Fortunately, the plastic surgeon was eventually able to remove the hair with just the use of a local anaesthetic, but Ciarán and I were kept in hospital overnight for observation and needed to follow up with the surgeon to ensure that circulation was fully restored to the toe. Thankfully he was totally fine!

Please be aware of the risk mummy’s

I shared the story on my Facebook page at the time to warn other parents of the real danger.

We probably can’t stop it happening all altogether, but I do want to make people aware that they need to treat it seriously.

While it isn’t possible to completely prevent toe tourniquet problem, the risks can be mitigated.

Most importantly, trust your gut. If your instinct tells you that something is wrong with your baby, check them. Check every little bit of them.

Don’t be paranoid parents. Try to avoid it, but if it happens, don’t wait, get treatment. The longer you leave it, the more serious it gets.

What is toe (or hair) tourniquet

Hair tourniquet is a condition where a strand of hair or thread of cotton becomes tightly wrapped around most commonly a toe, and occasionally a finger, genitals, or other body parts. This results in pain and swelling of the affected part. Complications can include tissue death due to lack of blood flow.

Most children who suffer from toe tourniquet syndrome are between the ages of four days to 19 months old and usually present to doctors inconsolably crying and in obvious pain and distress.

What are the symptoms of toe (or hair) tourniquet syndrome?

Your little one will be very unhappy and inconsolable, including excessive crying and irritability.

You may notice redness or swelling on a finger, toe or another body part. The area may be tender and cause pain and discomfort.

Prevention, tips and tricks to remove hair

I suggest you avoid using socks on babies and that onesies should be the preferred option. However, some babies – like Ciarán – have such long legs that onesies don’t fit and in those circumstances, socks might be needed. If you are using socks, always check the inside for loose threads and hairs.

Tips for toe tourniquet

Firstly please remember don’t wait to get treatment if it looks like circulation is at risk. The longer you leave it, the more serious it gets.

You can try to unwind the hair yourself or use a blunt object to help enable you to snip the hair and remove it.

Another great trick is to try hair removal cream. Apply the cream on the area and wait 10 mins for the hair to easily break away. (only if circulation is looking OK still of course!)

I wish I had known the hair removal cream tip 9 years ago. I could have used hair removal cream, yes it is a chemical but it would have been faster and easier than an overnight stay in the hospital.


You can prevent hair tourniquet syndrome by being aware of the condition.

If you’ve recently had a baby, you may notice an increase in hair loss.
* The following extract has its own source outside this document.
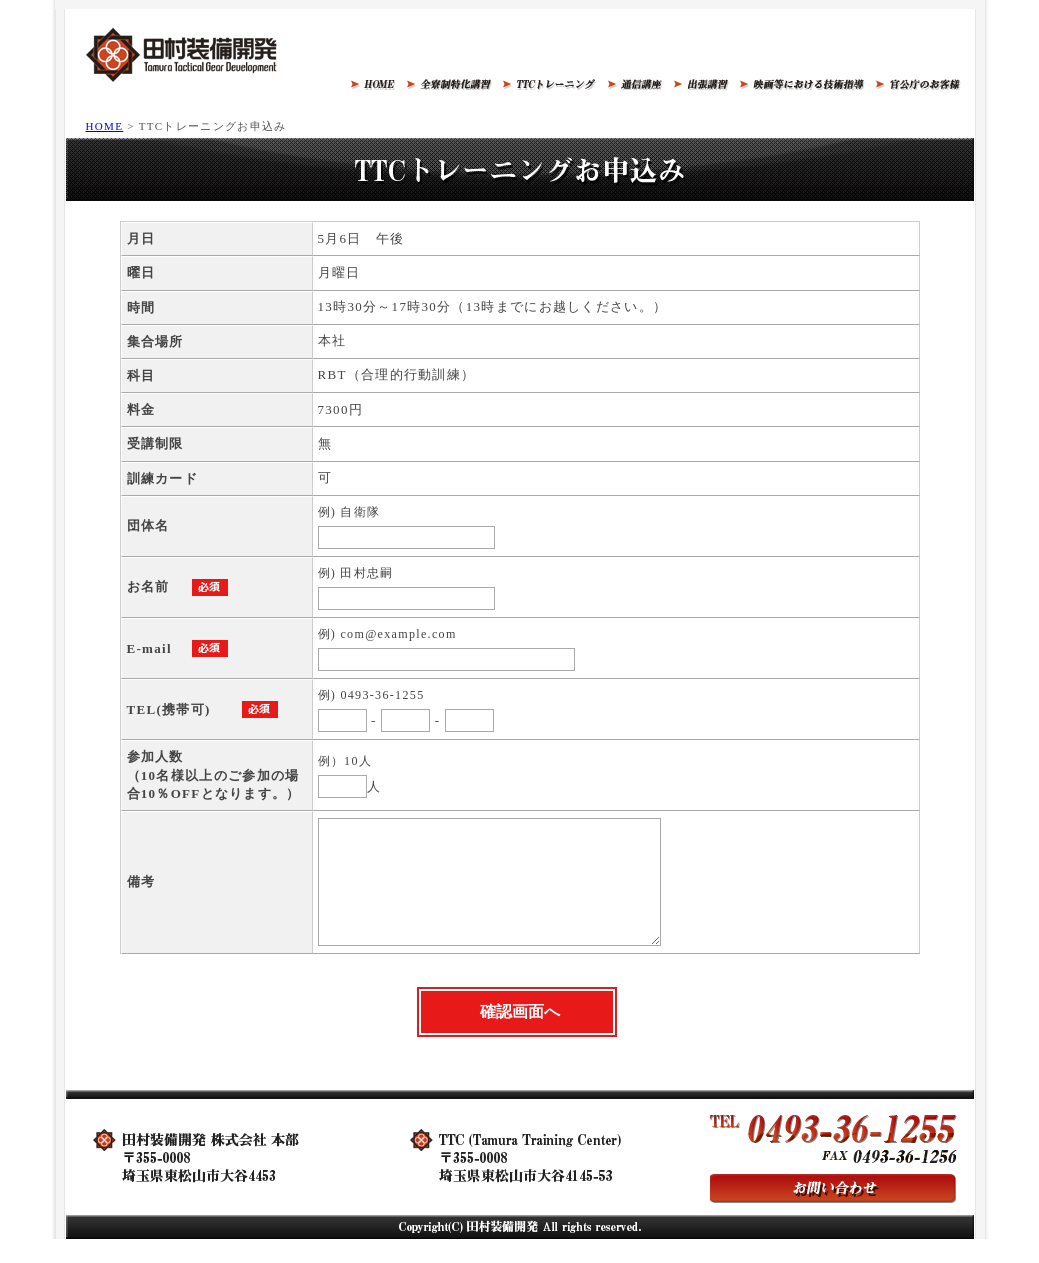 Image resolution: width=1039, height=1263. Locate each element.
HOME (105, 126)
Make sure you take steps to reduce your baby’s contact with loose hairs.

  • Brushing your hair often to make sure loose strands don’t fall out near your baby.
  • Tying your hair back with an elastic band while you’re taking care of your baby.
  • Checking your baby’s fingers, toes and other appendages frequently to check for hairs and threads.

Also avoid dressing your baby in mittens and older clothing that may have loose threads. If your baby likes to pull on your hair, gently direct their attention to a toy or another object.

Remember when your baby is following the Save our sleep routine they are also safer and happier, as you will notice much quicker when there is a problem and something is not usual behaviour for them.